Dalam konteks penguatan UMKM, Arief menilai pemerintah perlu lebih fokus pada perbaikan iklim usaha, bukan hanya membuka pasar. Wakil Ketua Apindo Pusat itu menyebut pasar di Indonesia itu sudah besar. Yang perlu dibenahi tak lain adalah iklim usahanya.
“Saat ini indeks iklim usaha kita masih kalah dibanding negara tetangga karena terlalu banyak regulasi,” jelasnya.
Ia kemudian mengutip penelitian Bank Dunia yang menyebut 30 persen waktu pengusaha di Indonesia habis hanya untuk urusan kepatuhan regulasi.
“Regulasinya terlalu banyak, jadi perlu deregulasi. Bukan proteksi ya, tapi deregulasi. Supaya pelaku usaha bisa fokus ke produktivitas dan inovasi, bukan ngurus izin terus,” kata Arief.
Selain memperbaiki iklim usaha, pemerintah juga harus memperkuat pengawasan di perbatasan. Arief menyebut, arus masuk barang dari luar, termasuk dari Tiongkok, sering tidak seimbang karena lemahnya pengawasan bea cukai.
“Kalau kita bikin barang di Indonesia, bahan bakunya kena pajak. Tapi barang jadi dari luar masuk dengan pajak sangat minim atau bahkan ilegal. Ya nggak bisa bersaing. Makanya border kita harus diperkuat,” katanya.
Hal serupa juga berlaku untuk sektor perikanan dan peternakan. Arief menegaskan, jika produk peternak dan nelayan asing masuk, maka harus tetap tunduk pada aturan main Indonesia.

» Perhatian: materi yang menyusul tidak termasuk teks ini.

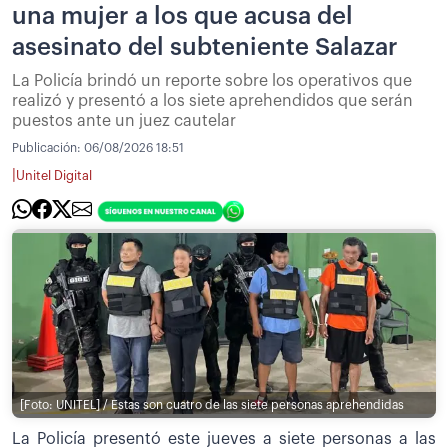
una mujer a los que acusa del
asesinato del subteniente Salazar
La Policía brindó un reporte sobre los operativos que
realizó y presentó a los siete aprehendidos que serán
puestos ante un juez cautelar
Publicación:
06/08/2026 18:51
|
Unitel Digital
[Foto: UNITEL] / Estas son cuatro de las siete personas aprehendidas
La Policía presentó este jueves a siete personas a las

“Itu yang perlu dikontrol. Kapalnya, jumlah tangkapannya, semua harus ikuti aturan kita. Jangan sampai yang masuk ilegal kayak yang sering terjadi di Laut Cina Selatan,” ujarnya.
Di sisi lain, untuk merespons perubahan ini, Apindo mengaku sudah menyiapkan strategi penguatan UMKM, termasuk perluasan pasar ekspor non-AS.
“Sejak kebijakan Liberty diumumkan, kami langsung siapkan strategi. Kami arahkan pengusaha agar tidak terlalu bergantung pada pasar Amerika. Coba lihat peluang ke ASEAN, Eropa, karena kebijakan begini pasti mengubah rantai pasok global,” jelas Arief.
Terakhir, ia mengajak pelaku usaha agar tidak terjebak dalam pesimisme, khususnya terkait kebijakan baru pemerintah pascanegosiasi Trump dengan Prabowo.
“Jangan putus asa, jangan nangis terus. Tantangannya nggak akan berubah. Yang penting, pikirkan apa yang bisa kita lakukan. Pasar itu selalu ada, tinggal kita buka pintunya di mana,” tutupnya. (bil/ham)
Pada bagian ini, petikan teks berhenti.